Human Rights at Home
Our research has uncovered many ways that contemporary immigration enforcement raises concerns about due process—the idea that the government cannot arbitrarily deprive people of their lives, liberty, or property without ensuring a fair judicial process—in Washington state. Our ongoing work examines practices that skirt or subvert these core fairness protections inscribed in the U.S. Constitution and international human rights law.
Due process rights are associated with the Fifth and Fourteenth amendments to the Constitution, which courts have consistently applied to citizens and non-citizens alike. At the Center for Human Rights, we are examining the interlocking and frequently arbitrary processes by which immigrants can be accused of crimes and deported without the benefit of core protections such the presumption of innocence. Our work aims to shed light on these practices in Washington state.
We are examining how, within the immigration system, individuals can be deported and families separated without ever having recourse to the courts. Today, within one hundred miles of the border—a zone that includes most of Washington state—in many cases immigration authorities can subject a person to various forms of express deportation, without a chance to see a judge, to meet with a lawyer, or to appeal the decision.
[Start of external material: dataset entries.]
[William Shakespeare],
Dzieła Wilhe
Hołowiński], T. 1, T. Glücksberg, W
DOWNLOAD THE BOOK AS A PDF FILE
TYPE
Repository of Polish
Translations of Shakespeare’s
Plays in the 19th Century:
Some of these deportations occur within 24 hours—and sometimes they take place because an ICE agent’s suspicion that a person’s appearance suggests he has engaged in criminal activity, rather than because any court has found him to be guilty of a crime.
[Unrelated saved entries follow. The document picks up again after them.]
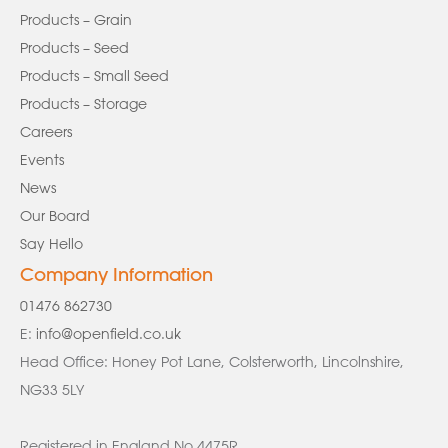
Products – Grain
Products – Seed
Products – Small Seed
Products – Storage
Careers
Events
News
Our Board
Say Hello
Company Information
01476 862730
E:
info@openfield.co.uk
Head Office: Honey Pot Lane, Colsterworth, Lincolnshire,
NG33 5LY
Registered in England No 4475R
The criminalization of migrants
The Center for Human Rights is also investigating the interlocking due process concerns that arise in the context of “crimmigration”—the apparent melding of immigration enforcement with crime fighting. In some ways, U.S. immigration authorities have adopted the “zero tolerance” language of crimefighting while subjecting themselves to almost none of the safeguards imposed on other branches of law enforcement to ensure due process.
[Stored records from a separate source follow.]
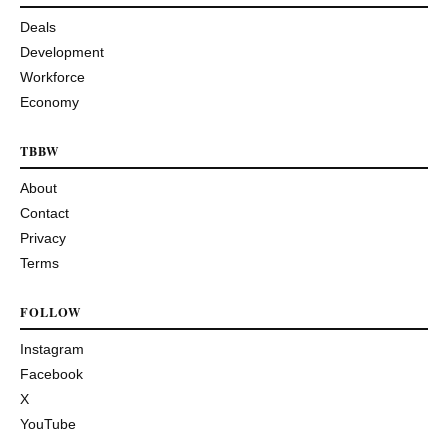
Deals
Development
Workforce
Economy
TBBW
About
Contact
Privacy
Terms
FOLLOW
Instagram
Facebook
X
YouTube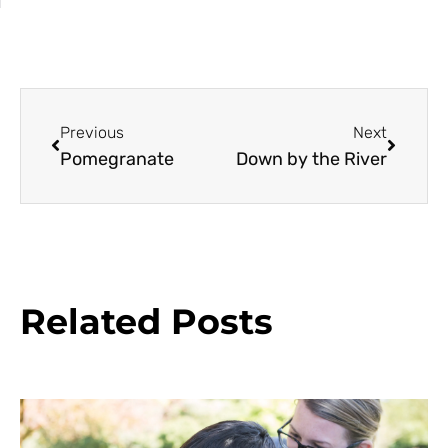
Previous
Next
Pomegranate
Down by the River
Related Posts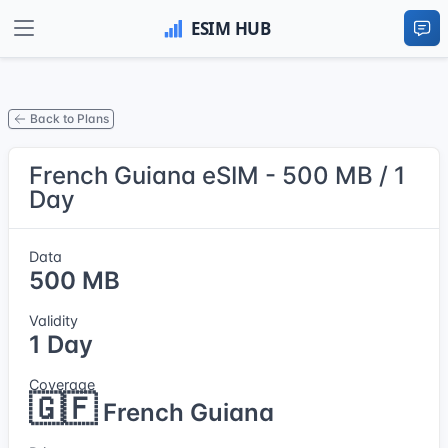
Back to Plans
French Guiana eSIM - 500 MB / 1
Day
Data
500 MB
Validity
1 Day
Coverage
🇬🇫
French Guiana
While unauthorized presence in the U.S. remains a civil misdemeanor, not a crime, many behaviors related to unauthorized presence have been turned into crimes following the passage of a 1996 federal law. Today, although immigrants are not committing more acts that endanger public safety, our government has chosen to designate more of their activities as crimes. This is important to understand, because some of the “sanctuary” policies crafted to protect immigrants in our state from the arbitrary practices of federal immigration enforcement carve out exceptions for those considered “criminal aliens,” with little understanding of how arbitrarily individuals can wind up with such designations.
Arbitrariness in asylum
The UW Center for Human Rights is examining ways that irregularities in the asylum process may limit the due process rights of asylum-seekers in Washington state. For decades, U.S. immigration law has upheld some built-in safeguards for people who express fear of returning to their home country. The process of seeking asylum begins with a credible fear interview; those who pass this test are afforded an opportunity to have their claims considered in immigration court. Yet in 2018, former Attorney General Jeff Sessions took steps to curtail these safeguards, instructing asylum officers to reject more credible fear claims and immigration judges to expedite their handling of cases.